▶ Work required
Below are some records; find each line that carries the word "грузоподъёмностью" and copy it.
☆ ☆ ☆
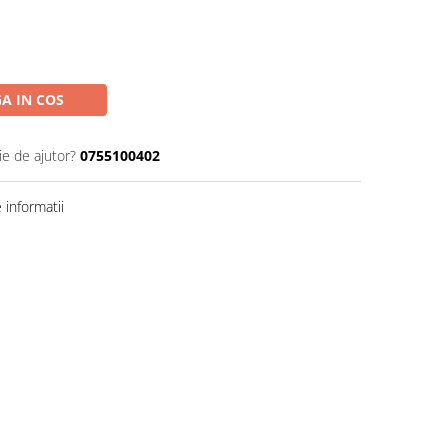
A IN COS
ie de ajutor?
0755100402
informatii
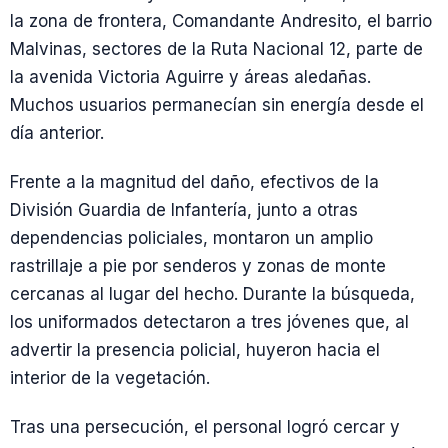
la zona de frontera, Comandante Andresito, el barrio
Malvinas, sectores de la Ruta Nacional 12, parte de
la avenida Victoria Aguirre y áreas aledañas.
Muchos usuarios permanecían sin energía desde el
día anterior.
Frente a la magnitud del daño, efectivos de la
División Guardia de Infantería, junto a otras
dependencias policiales, montaron un amplio
rastrillaje a pie por senderos y zonas de monte
cercanas al lugar del hecho. Durante la búsqueda,
los uniformados detectaron a tres jóvenes que, al
advertir la presencia policial, huyeron hacia el
interior de la vegetación.
Tras una persecución, el personal logró cercar y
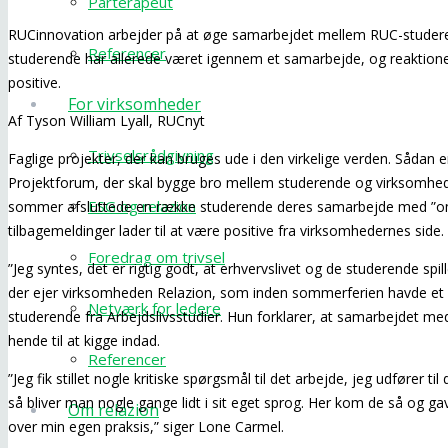
Parterapeut
RUCinnovation arbejder på at øge samarbejdet mellem RUC-studer
Referencer
studerende har allerede været igennem et samarbejde, og reaktionern
positive.
For virksomheder
Af Tyson William Lyall, RUCnyt
Trivselsrådgivning
Faglige projekter, der kan bruges ude i den virkelige verden. Sådan
Projektforum, der skal bygge bro mellem studerende og virksomhede
ESG og relazion
sommer afsluttede en række studerende deres samarbejde med ”om
tilbagemeldinger lader til at være positive fra virksomhedernes side.
Foredrag om trivsel
”Jeg syntes, det er rigtig godt, at erhvervslivet og de studerende sp
der ejer virksomheden Relazion, som inden sommerferien havde e
Netværk for ledere
studerende fra Arbejdslivsstudier. Hun forklarer, at samarbejdet me
hende til at kigge indad.
Referencer
”Jeg fik stillet nogle kritiske spørgsmål til det arbejde, jeg udfører t
så bliver man nogle gange lidt i sit eget sprog. Her kom de så og ga
Om relazion
over min egen praksis,” siger Lone Carmel.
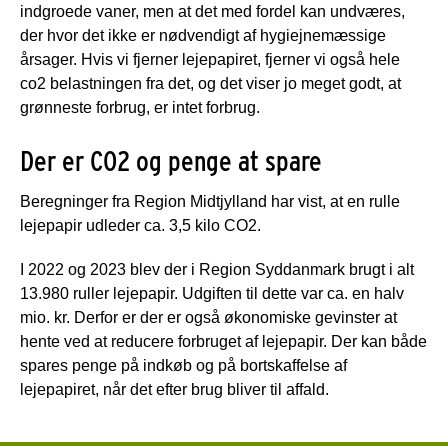
indgroede vaner, men at det med fordel kan undværes,
der hvor det ikke er nødvendigt af hygiejnemæssige
årsager. Hvis vi fjerner lejepapiret, fjerner vi også hele
co2 belastningen fra det, og det viser jo meget godt, at
grønneste forbrug, er intet forbrug.
Der er CO2 og penge at spare
Beregninger fra Region Midtjylland har vist, at en rulle
lejepapir udleder ca. 3,5 kilo CO2.
I 2022 og 2023 blev der i Region Syddanmark brugt i alt
13.980 ruller lejepapir. Udgiften til dette var ca. en halv
mio. kr. Derfor er der er også økonomiske gevinster at
hente ved at reducere forbruget af lejepapir. Der kan både
spares penge på indkøb og på bortskaffelse af
lejepapiret, når det efter brug bliver til affald.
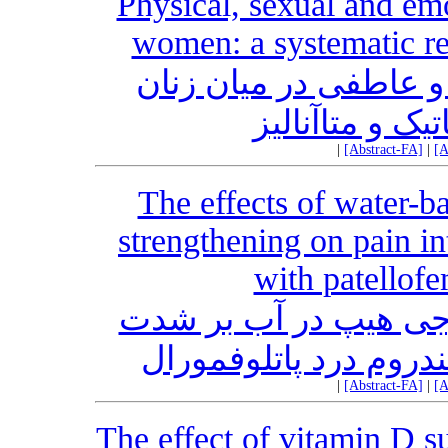
Physical, sexual and em
women: a systematic re
عاطفی در میان زنان
ک و متاآنالیز
|
[Abstract-FA]
|
[A
The effects of water-b
strengthening on pain in
with patellof
جی هیپ در آب بر شدت
ندروم درد پاتلوفمورال
|
[Abstract-FA]
|
[A
The effect of vitamin D s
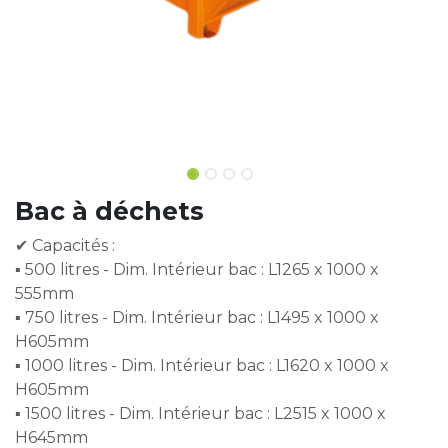
Bac à déchets
✔ Capacités :
▪ 500 litres - Dim. Intérieur bac : L1265 x 1000 x
555mm
▪ 750 litres - Dim. Intérieur bac : L1495 x 1000 x
H605mm
▪ 1000 litres - Dim. Intérieur bac : L1620 x 1000 x
H605mm
▪ 1500 litres - Dim. Intérieur bac : L2515 x 1000 x
H645mm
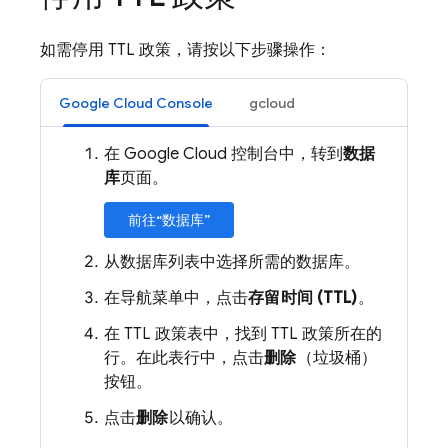
如需停用 TTL 政策，请按以下步骤操作：
Google Cloud Console
gcloud
在 Google Cloud 控制台中，转到
数据
库
页面。
前往“数据库”
从数据库列表中选择所需的数据库。
在导航菜单中，点击
存留时间 (TTL)
。
在 TTL 政策表中，找到 TTL 政策所在的
行。在此表行中，点击
删除
（垃圾桶）
按钮。
点击
删除
以确认。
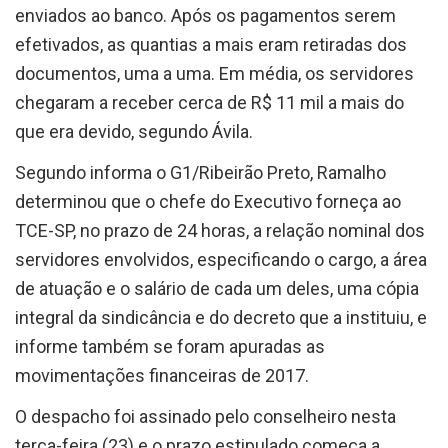
enviados ao banco. Após os pagamentos serem
efetivados, as quantias a mais eram retiradas dos
documentos, uma a uma. Em média, os servidores
chegaram a receber cerca de R$ 11 mil a mais do
que era devido, segundo Ávila.
Segundo informa o G1/Ribeirão Preto, Ramalho
determinou que o chefe do Executivo forneça ao
TCE-SP, no prazo de 24 horas, a relação nominal dos
servidores envolvidos, especificando o cargo, a área
de atuação e o salário de cada um deles, uma cópia
integral da sindicância e do decreto que a instituiu, e
informe também se foram apuradas as
movimentações financeiras de 2017.
O despacho foi assinado pelo conselheiro nesta
terça-feira (23) e o prazo estipulado começa a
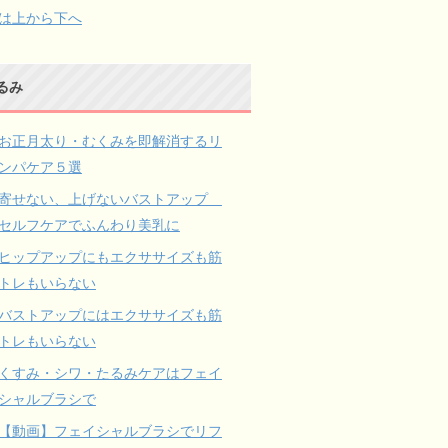
は上から下へ
るみ
お正月太り・むくみを即解消するリ
ンパケア５選
寄せない、上げないバストアップ
セルフケアでふんわり美乳に
ヒップアップにもエクササイズも筋
トレもいらない
バストアップにはエクササイズも筋
トレもいらない
くすみ・シワ・たるみケアはフェイ
シャルブラシで
【動画】フェイシャルブラシでリフ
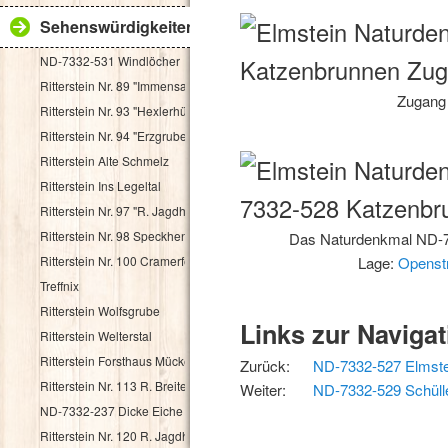
Sehenswürdigkeiten
ND-7332-531 Windlöcher
Ritterstein Nr. 89 "Immensack"
Zugang
Ritterstein Nr. 93 "Hexlerhütte"
Ritterstein Nr. 94 "Erzgruben"
Ritterstein Alte Schmelz
Ritterstein Ins Legeltal
Ritterstein Nr. 97 "R. Jagdhaus"
Ritterstein Nr. 98 Speckhenrich
Das Naturdenkmal ND-7
Ritterstein Nr. 100 Cramerfels
Lage:
Openst
Treffnix
Ritterstein Wolfsgrube
Links zur Navigat
Ritterstein Welterstal
Ritterstein Forsthaus Mückenwies
Zurück:
ND-7332-527 Elmste
Ritterstein Nr. 113 R. Breitenstein 500 Schr.
Weiter:
ND-7332-529 Schül
ND-7332-237 Dicke Eiche
Ritterstein Nr. 120 R. Jagdhaus Breitscheid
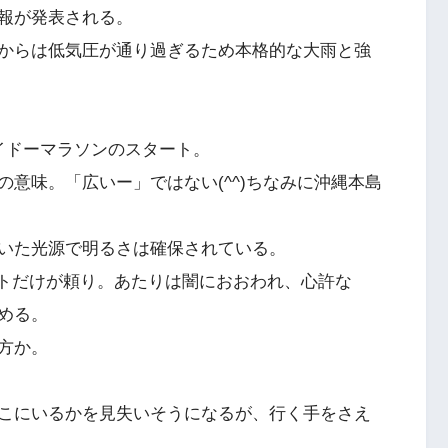
報が発表される。
からは低気圧が通り過ぎるため本格的な大雨と強
イドーマラソンのスタート。
意味。「広いー」ではない(^^)ちなみに沖縄本島
いた光源で明るさは確保されている。
イトだけが頼り。あたりは闇におおわれ、心許な
める。
方か。
こにいるかを見失いそうになるが、行く手をさえ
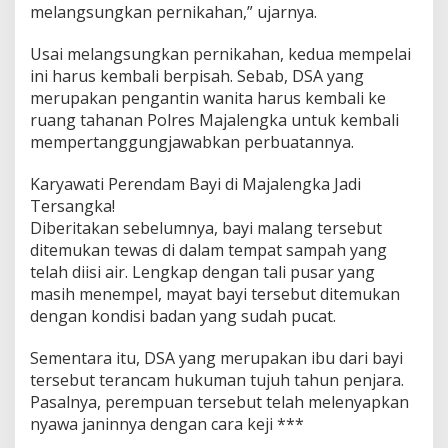
melangsungkan pernikahan,” ujarnya.
g
k
a
Usai melangsungkan pernikahan, kedua mempelai
ini harus kembali berpisah. Sebab, DSA yang
merupakan pengantin wanita harus kembali ke
ruang tahanan Polres Majalengka untuk kembali
mempertanggungjawabkan perbuatannya.
Karyawati Perendam Bayi di Majalengka Jadi
Tersangka!
Diberitakan sebelumnya, bayi malang tersebut
ditemukan tewas di dalam tempat sampah yang
telah diisi air. Lengkap dengan tali pusar yang
masih menempel, mayat bayi tersebut ditemukan
dengan kondisi badan yang sudah pucat.
Sementara itu, DSA yang merupakan ibu dari bayi
tersebut terancam hukuman tujuh tahun penjara.
Pasalnya, perempuan tersebut telah melenyapkan
nyawa janinnya dengan cara keji ***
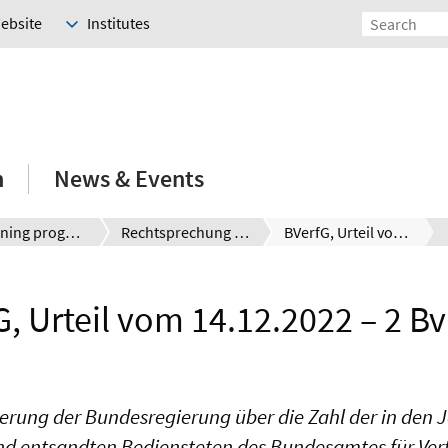
Website
Institutes
h
News & Events
E-Learning programmes
Rechtsprechung kompakt
BVerfG, Urteil vom 14.12.2022 – 2 BvE 8/21
, Urteil vom 14.12.2022 – 2 B
rung der Bundesregierung über die Zahl der in den J
and entsandten Bediensteten des Bundesamtes für Ver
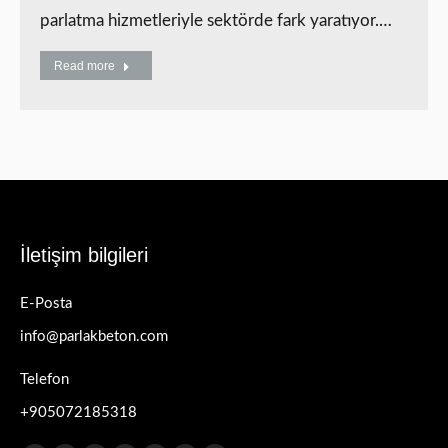
parlatma hizmetleriyle sektörde fark yaratıyor.…
Read more
İletişim bilgileri
E-Posta
info@parlakbeton.com
Telefon
+905072185318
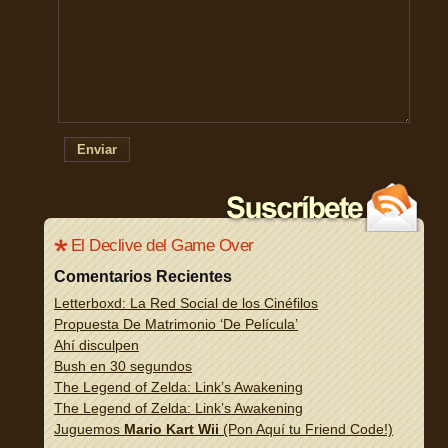
Enviar
El Declive del Game Over
Comentarios Recientes
Letterboxd: La Red Social de los Cinéfilos
Propuesta De Matrimonio ‘De Película’
Ahí disculpen
Bush en 30 segundos
The Legend of Zelda: Link’s Awakening
The Legend of Zelda: Link’s Awakening
Juguemos
Mario Kart Wii
(Pon Aquí tu Friend Code!)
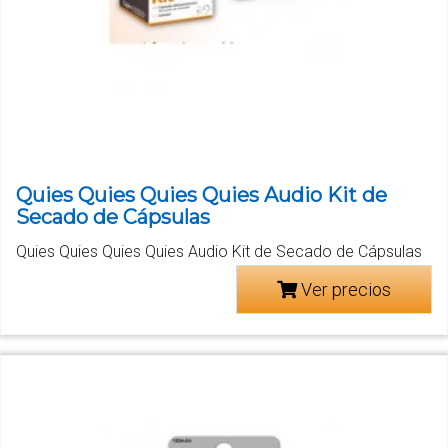
Quies Quies Quies Quies Audio Kit de
Secado de Cápsulas
Quies Quies Quies Quies Audio Kit de Secado de Cápsulas
Ver precios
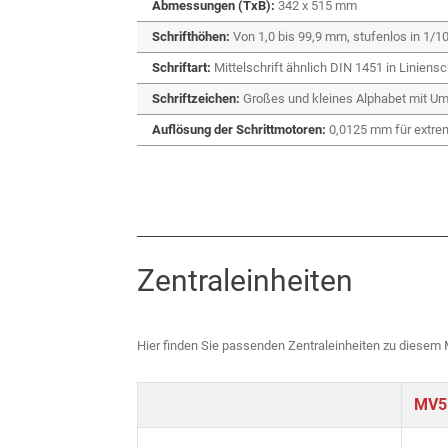
Abmessungen (TxB):
342 x 515 mm
Schrifthöhen:
Von 1,0 bis 99,9 mm, stufenlos in 1/10
Schriftart:
Mittelschrift ähnlich DIN 1451 in Liniensc
Schriftzeichen:
Großes und kleines Alphabet mit Uml
Auflösung der Schrittmotoren:
0,0125 mm für extrem
Zentraleinheiten
Hier finden Sie passenden Zentraleinheiten zu diesem 
MV5 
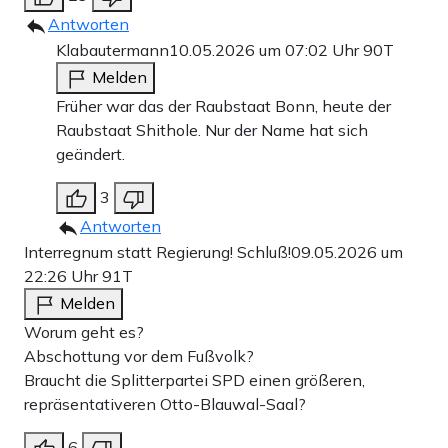
Antworten
Klabautermann
10.05.2026 um 07:02 Uhr
90T
Melden
Früher war das der Raubstaat Bonn, heute der
Raubstaat Shithole. Nur der Name hat sich
geändert.
3
Antworten
Interregnum statt Regierung! Schluß!
09.05.2026 um
22:26 Uhr
91T
Melden
Worum geht es?
Abschottung vor dem Fußvolk?
Braucht die Splitterpartei SPD einen größeren,
repräsentativeren Otto-Blauwal-Saal?
6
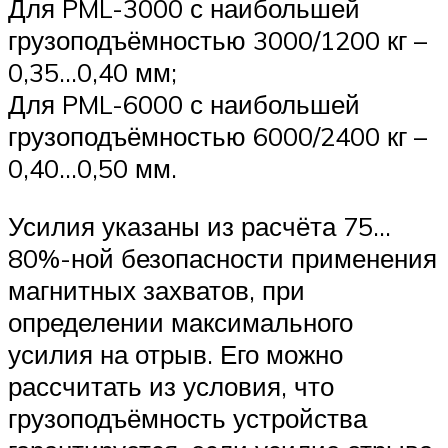
Для PML-3000 с наибольшей
грузоподъёмностью 3000/1200 кг –
0,35…0,40 мм;
Для PML-6000 с наибольшей
грузоподъёмностью 6000/2400 кг –
0,40…0,50 мм.
Усилия указаны из расчёта 75…
80%-ной безопасности применения
магнитных захватов, при
определении максимального
усилия на отрыв. Его можно
рассчитать из условия, что
грузоподъёмность устройства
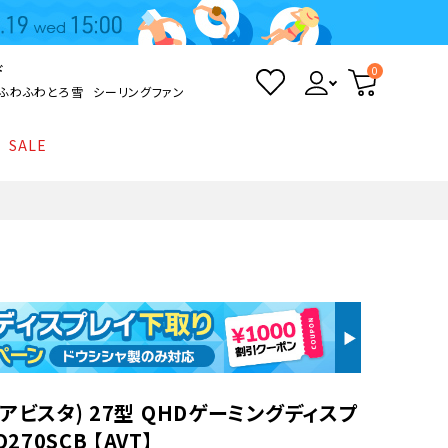
ド
0
ふわふわとろ雪
シーリングファン
SALE
照明
て
Kamome
返品・交換について
シーリングライト
シーリングファンライト
とろ雪かき氷器
ポイントについて
LED電球・LED直管・
ペンダントライト
ついて
sokomo
商品価格等の表示について
デスクライト
AV機器
A(アビスタ) 27型 QHDゲーミングディスプ
テレビ
ディスプレイ
270SCB 【AVT】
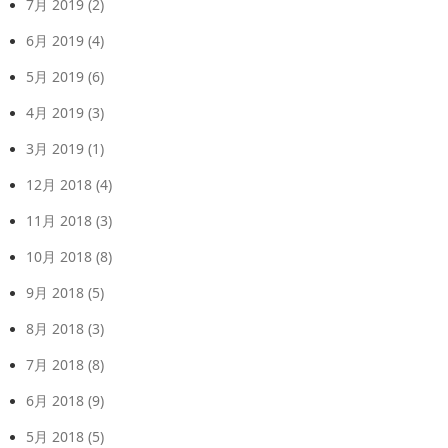
7月 2019
(2)
6月 2019
(4)
5月 2019
(6)
4月 2019
(3)
3月 2019
(1)
12月 2018
(4)
11月 2018
(3)
10月 2018
(8)
9月 2018
(5)
8月 2018
(3)
7月 2018
(8)
6月 2018
(9)
5月 2018
(5)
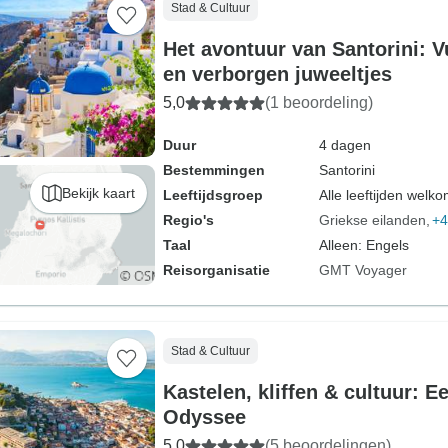
Stad & Cultuur
Het avontuur van Santorini: 
en verborgen juweeltjes
5,0
(1 beoordeling)
Duur
4 dagen
Bestemmingen
Santorini
Bekijk kaart
Leeftijdsgroep
Alle leeftijden welk
Regio's
Griekse eilanden
+4
Taal
Alleen: Engels
Reisorganisatie
GMT Voyager
Stad & Cultuur
Kastelen, kliffen & cultuur: 
Odyssee
5,0
(5 beoordelingen)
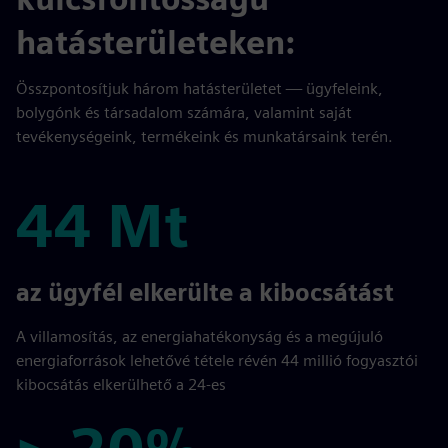
hatásterületeken:
Összpontosítjuk három hatásterületet — ügyfeleink,
bolygónk és társadalom számára, valamint saját
tevékenységeink, termékeink és munkatársaink terén.
44 Mt
44 Mt
az ügyfél elkerülte a kibocsátást
A villamosítás, az energiahatékonyság és a megújuló
energiaforrások lehetővé tétele révén 44 millió fogyasztói
kibocsátás elkerülhető a 24-es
☆ ☆ ☆
▶ Written solution
грузоподъёмностью 3000/1200 кг –
грузоподъёмностью 6000/2400 кг –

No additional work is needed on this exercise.